Leaves, are twice-compound (bipinnate) with mostly two, sometimes more pairs of pinnae, 6-8 cm long, 12-25 pairs of oblong leaflets per pinna, 6-16 mm long, 1.5-3.2 mm wide.
The flowers are fragrant golden-yellow, dense spikes about 5-10 cm long. The fruit of P. juliflora is a cylindrical or slightly irregularly curved green pod which turns yellow upon ripening. It is 10-20 cm long, sweet to taste and contains 10-20 hard oval or elliptic seeds (2.5-7 mm long) that are difficult to extract..
Its roots are able to grow to a great depth in search of water: in 1960, they were discovered at a depth of 53 meters (175 feet) at an open-pit mine near Tucson, Arizona putting them among the deepest known roots.
This plant reproduces through seed, often once they have passed through the digestive tract of browsers – such as goats, cattle, camels and some wild herbivores. It is spread along water courses and run-off areas during periods of rain and then spreads laterally from these sites.
Uses
Various Prosopis species have beneficial qualities which include erosion control, shade, fuelwood, building materials, and pods for animal and human consumption in arid and semi-arid regions.

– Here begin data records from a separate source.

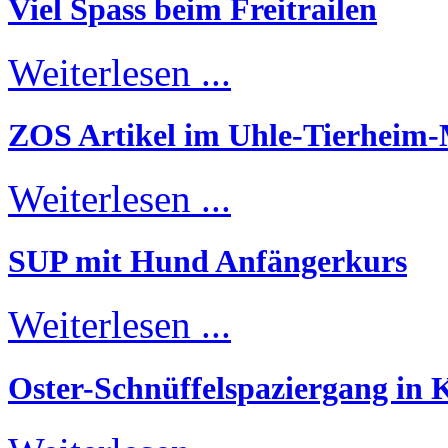
Viel Spass beim Freitrailen
Weiterlesen ...
ZOS Artikel im Uhle-Tierheim
Weiterlesen ...
SUP mit Hund Anfängerkurs
Weiterlesen ...
Oster-Schnüffelspaziergang in K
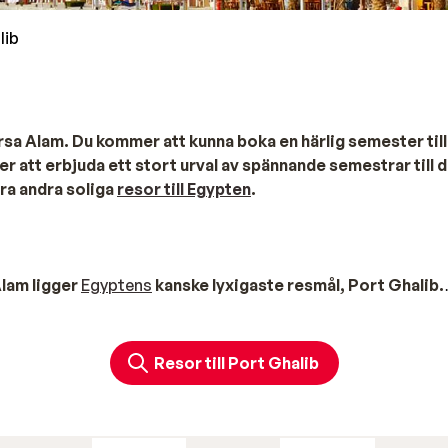
lib
arsa Alam. Du kommer att kunna boka en härlig semester till
r att erbjuda ett stort urval av spännande semestrar till 
åra andra soliga
resor till Egypten
.
Alam ligger
Egyptens
kanske lyxigaste resmål, Port Ghalib.
de senaste åren. Låt dig förbluffas av de färgglada taken o
trädgårdar i varje hörn, och Port Ghalibs strand är ett ri
Resor till Port Ghalib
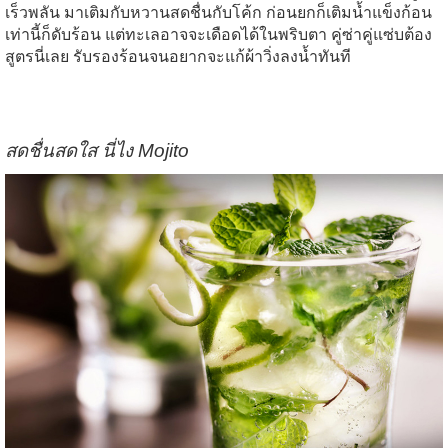
เร็วพลัน
มาเติมกับหวานสดชื่นกับโค้ก
ก่อนยกก็เติมน้ำแข็งก้อน
เท่านี้ก็ดับร้อน
แต่ทะเลอาจจะเดือดได้ในพริบตา
คู่ซ่าคู่แซ่บต้อง
สูตรนี่เลย
รับรองร้อนจนอยากจะแก้ผ้าวิ่งลงน้ำทันที
สดชื่นสดใส
นี่ไง
Mojito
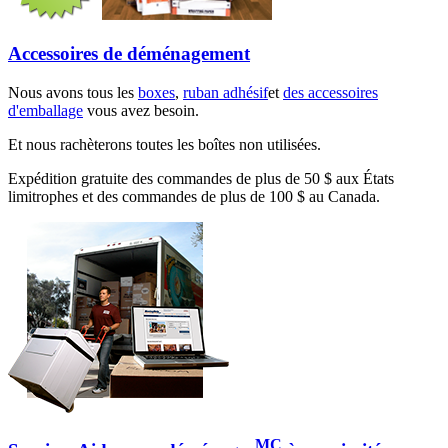
Accessoires de déménagement
Nous avons tous les
boxes
,
ruban adhésif
et
des accessoires
d'emballage
vous avez besoin.
Et nous rachèterons toutes les boîtes non utilisées.
Expédition gratuite des commandes de plus de 50 $ aux États
limitrophes et des commandes de plus de 100 $ au Canada.
MC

The fact that there are clear economic uses to this species but severe negative consequences of P. juliflora invasion makes this a conflict of interest species.
Environmental and other impacts
Prosopis juliflora can be a very aggressive invader and replaces native vegetation and takes over rangelands. Negative effects include complete loss of pasture and rangelands for both domestic and wild ruminants, losses due to access to water and the destruction of fishing nets by the thorns, and illness and death of livestock due to eating P. juliflora pods and being pierced by the sharp and stout thorns. Other impacts are loss of cropland, the costs of repairing tyres punctured or destroyed by thorns, and doctor’s bills for treating thorn wounds. Dense stands of P. juliflora can block irrigation channels, obstruct roads and block smaller trails completely affecting access to pasture, croplands, water sources and fishing areas.
Prosopis species are salt and drought tolerant with deep roots which tolerate dry as well as waterlogged soils. Seed production is prolific. Trees rapidly form dense thorny thickets that reduce biodiversity (Weber, 2003). Invaded grasslands are transformed to woodland and forests. Loss of grass cover under canopies may also promote soil erosion. It has massive impacts upon water resources. The tree resprouts easily after damage (Weber, 2003).
Crop farmers from Chemonke village, Kenya, have had to seek alternative settlement elsewhere because they have lost their land to P. juliflora invasions, often resulting in conflict with established communities, (Mwangi and Swallow, 2005). Surveys of local communities around Lake Baringo revealed that 85-90% of respondents to a questionnaire favoured complete eradication of invasive Prosopis species (Mwangi and Swallow, 2008). In another study Maundu et al. (2009) found that 64, 79, and 67% of respondents interviewed in the Garissa, Loiyangalani, and Baringo areas of Kenya, respectively, said that life would be better without Prosopis. Over 90% of livestock owners in eastern Sudan regard invasive Prosopis as a liability and pastoralists in Ethiopia refer to Prosopis as the “Devil Tree“.